3. Once the kids are older, this space begs for a darker carpet (note the stains). And a couch that doesn't produce the super blah brown-on-brown effect that makes professional decorators want to kill themselves. But that's at least a year out.


4. I really want to refinish the Green Monster. It's a great old sideboard that we found, but it desperately needs to be brought into the current decade. I think this will be a great place to try out Annie Sloan's chalk paint. Unfamiliar with chalk paint? You can check out a spectacular chair project here and a mirror update here. Love.

5. De-clutter. Organize. Create a before-and-after worthy of a magazine article.


We'll begin with the built-in desk/bookcase/office section of the dungeon that is currently a super-cluttered playroom. I am going to reclaim it. Well, not fully. We still need a place to put boardgames and toys and piles of miscellaneous grown-up paperwork that need to be filed. But this will be Hewey's home and I want it to be worthy.

That's enough to get us started again, right? I feel pumped. And prematurely exhausted.

Aidan and I are going to pop over for paint samples this afternoon while Jude's at preschool (we need an accent color), and then I need to make Gabe his favorite old-school Sloppy Joes for dinner. He's going to have an aneurism when he reads this post...

Tuesday, March 6, 2012

Cooking Science Class

I have to confess that sometimes it's hard to find ways to fill the days with the boys. Well, Aidan still just eats, sleeps and poops, so really it's Jude. We love us some Pixar, but you have to mix it up. I can't have daycare doing a better job of raising him than I do! At least not every day.

Introducing: Cooking Science Class. This is a fun way to fill the morning...and a fabulous excuse for me to bake. Since nursing burns the same calories as a nice fat run, I'm not going to sweat it. For now.

Class #1 was cupcakes. My cookies are great, my cupcakes suck. They never rise correctly and they spread out across the pan in a mess. Frosting helps, but mostly it just pisses me off. Yesterday I stumbled onto the best blog about high altitude cupcake baking. My life is permanently altered.

Perfect vanilla cupcakes!

Perfectly rounded, perfectly dense and crumbly (I don't like spongy cupcakes), perfectly delicious in our bellies. I ate four, if we are going for total disclosure. But to be fair, this was my first satisfying cupcake fix since we left Los Angeles and the magical world of Sprinkles.

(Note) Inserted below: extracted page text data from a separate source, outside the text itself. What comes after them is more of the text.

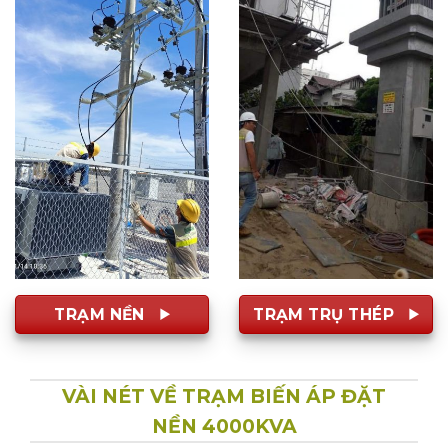
TRẠM NỀN
TRẠM TRỤ THÉP
VÀI NÉT VỀ TRẠM BIẾN ÁP ĐẶT
NỀN 4000KVA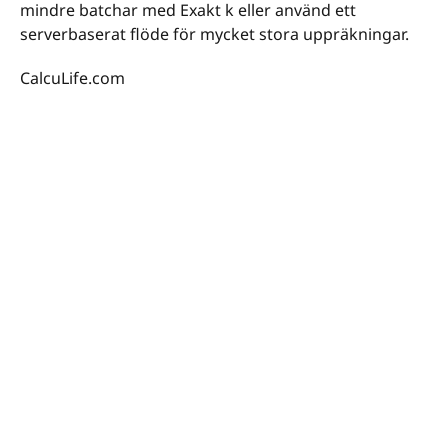
mindre batchar med Exakt k eller använd ett
serverbaserat flöde för mycket stora uppräkningar.
CalcuLife.com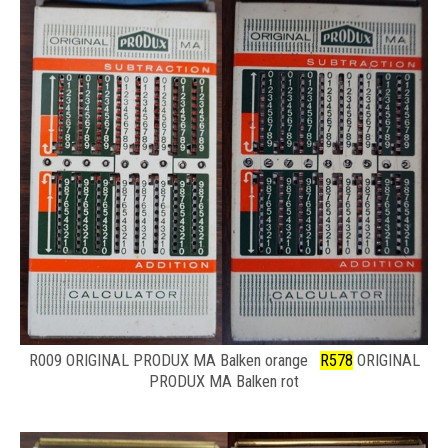
R009 ORIGINAL PRODUX MA Balken orange
R578
ORIGINAL
PRODUX MA Balken rot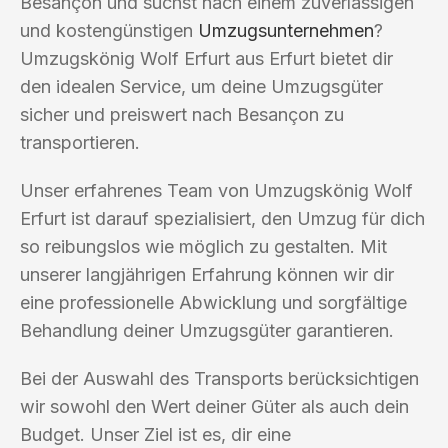
Besançon und suchst nach einem zuverlässigen
und kostengünstigen
Umzugsunternehmen
?
Umzugskönig Wolf Erfurt aus Erfurt bietet dir
den idealen Service, um deine Umzugsgüter
sicher und preiswert nach Besançon zu
transportieren.
Unser erfahrenes Team von Umzugskönig Wolf
Erfurt ist darauf spezialisiert, den Umzug für dich
so reibungslos wie möglich zu gestalten. Mit
unserer langjährigen Erfahrung können wir dir
eine professionelle Abwicklung und sorgfältige
Behandlung deiner Umzugsgüter garantieren.
Bei der Auswahl des Transports berücksichtigen
wir sowohl den Wert deiner Güter als auch dein
Budget. Unser Ziel ist es, dir eine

Please note the professional frosting. Thank you Ziploc baggie with the corner cut off. You do just fine in a pinch. I feel like I won my own personal Cupcake War. (I watch way too many cooking shows.)

Quick cupcake consumption tip, courtesy of my pal Monica: rip and flip that little sucker. Easy to eat, and you get frosting in every bite.


Ah. It was a successful morning, I have to say. I felt a little Supermom-ish. And I left the clean-up for my husband. Win win.